Maintenant je reviens au vote, vous savez mieux que moi, puisque ce n’est pas le PDG qui s’en est plaint le premier, il y a eu des cas de fraudes massives inacceptables ! Il y a eu des circonscriptions, je le répète où ce sont des ministres après avoir tout fait, distribuer de l’argent dans les bureaux de vote, après avoir utilisé des pressions sur les cadres de l’administration. Il y en a même qui ont été affectés. J’en connais, il y a un président de district qui a été révoqué parce qu’il a tout simplement reçu des délégués du PDG. Nous dénonçons ces faits. Il y a eu des ministres qui transportaient des urnes dans leur véhicule. Si vous acceptez cette élection (Prrrr !) nous respectons ! Allons-y de l’avant. C’est une étape importante parce que tout simplement nous avons besoin d’un peu plus de sérénité et de stabilité pour faire un travail effectif. Et ce travail là , ce n’est pas coûte que coûte aller à l’assemblée. Ce n’est pas acheter les consciences. D’abord le PDG n’a jamais acheté de consciences par ce que par principe nous nous opposons à ça. Il n’a jamais accumulé une cagnotte pour simplement acheter des votes. Nous ne comprenons pas la démocratie et nous ne l’appliquerons jamais de cette manière. Nous continuerons notre travail en approchant les populations et qui ont un niveau de conscience très avisé. Le peuple de Guinée est politiquement mure. Que ceux qui ne le comprennent pas se détrompent parce qu’au bout du compte, on ne peut pas tromper le peuple tous les temps.
AFRICAGUINEE.COM : il y a une évidence qui saute aux yeux dans ces élections, c’est que les deux partis politiques le PDG et le Parti de l’Unité et du Progrès (PUP) qui ont respectivement dirigé la Guinée pendant cinquante ans n’ont eu aucun député. Ne voyez-vous pas cela comme un désaveu du peuple à l’encontre de ces deux partis ?
MOHAMED TOURE : désaveu, d’abord je parle au nom du PDG. Je suis d’accord avec vous quand vous comparez le PDG au PUP parce qu’effectivement les deux formations politiques ont eu à gérer la nation à un moment. Mais la comparaison s’arrête là .

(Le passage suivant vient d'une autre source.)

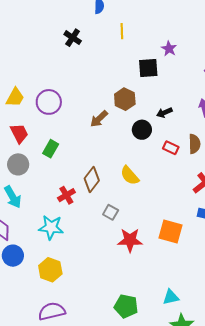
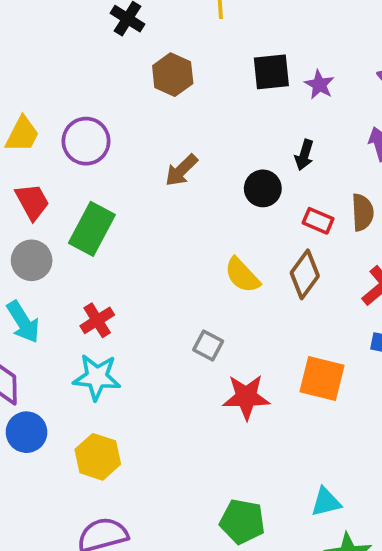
purple star: (169, 49) -> (319, 85), moved
brown hexagon: (125, 99) -> (173, 75), moved
black arrow: (164, 113) -> (304, 155), turned -49
green rectangle: (51, 149) -> (92, 229), size x1.5
brown diamond: (92, 179) -> (305, 274), moved
red cross: (66, 195) -> (97, 320), moved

Maintenant que vous dites que c’est un désaveu, pas du tout ! bien au contraire, je vous ai expliqué les conditions dans lesquelles les élections se sont passées. Nous savons que nous n’avons pas été désavoués par le peuple de Guinée. Nous avons fait le tour de la Guinée. Regardez les résultats d’abord vous serez frappés par quelque chose. Il y a certains partis, on dit qu’à l’uninominale, un tel nombre de voix, à la proportionnelle, un tel nombre de voix. Mais la différence entre les voix à l’uninominal et à la proportionnelle pour ces partis n’est pas grande. Mais regardez les résultats du PDG, quand on a accepté de nous accorder 7000 voix quelque part à l’uninominal, c’est à peine si on a 400 voix à la proportionnelle. C'est-à -dire que les militants du PDG sont des bougnouls ? On a une lecture que nous avons de ce vote qui montre qu’on a délibérément barré le PDG à l’assemblée. Mais cela ne nous dérange pas puisque de toutes les façons la voix du PDG sera entendue par le peuple de Guinée. Je vous donne un autre exemple qui montre que notre parti n’a pas à rougir de ces résultats qui lui sont imposés. Le PDG est l’un des partis sinon le parti qui peut se féliciter d’avoir eu des votes dans toutes les circonscriptions électorales à l’intérieur comme à l’extérieur. Le PDG est un parti national. Pour nous c’est un motif de satisfaction. C’est un appel pour nous pour qu’on tire les conséquences de ce qui vient de se passer afin que les prochaines élections se fassent différemment. Puisque nous sommes en train de tirer les leçons pour que ce qui les erreurs d’appréciations qui nous aient arrivées, la fraude par la malice et le jeu politicien qui ont fait que ces résultats nous ait été imposés, ne nous arrivent plus.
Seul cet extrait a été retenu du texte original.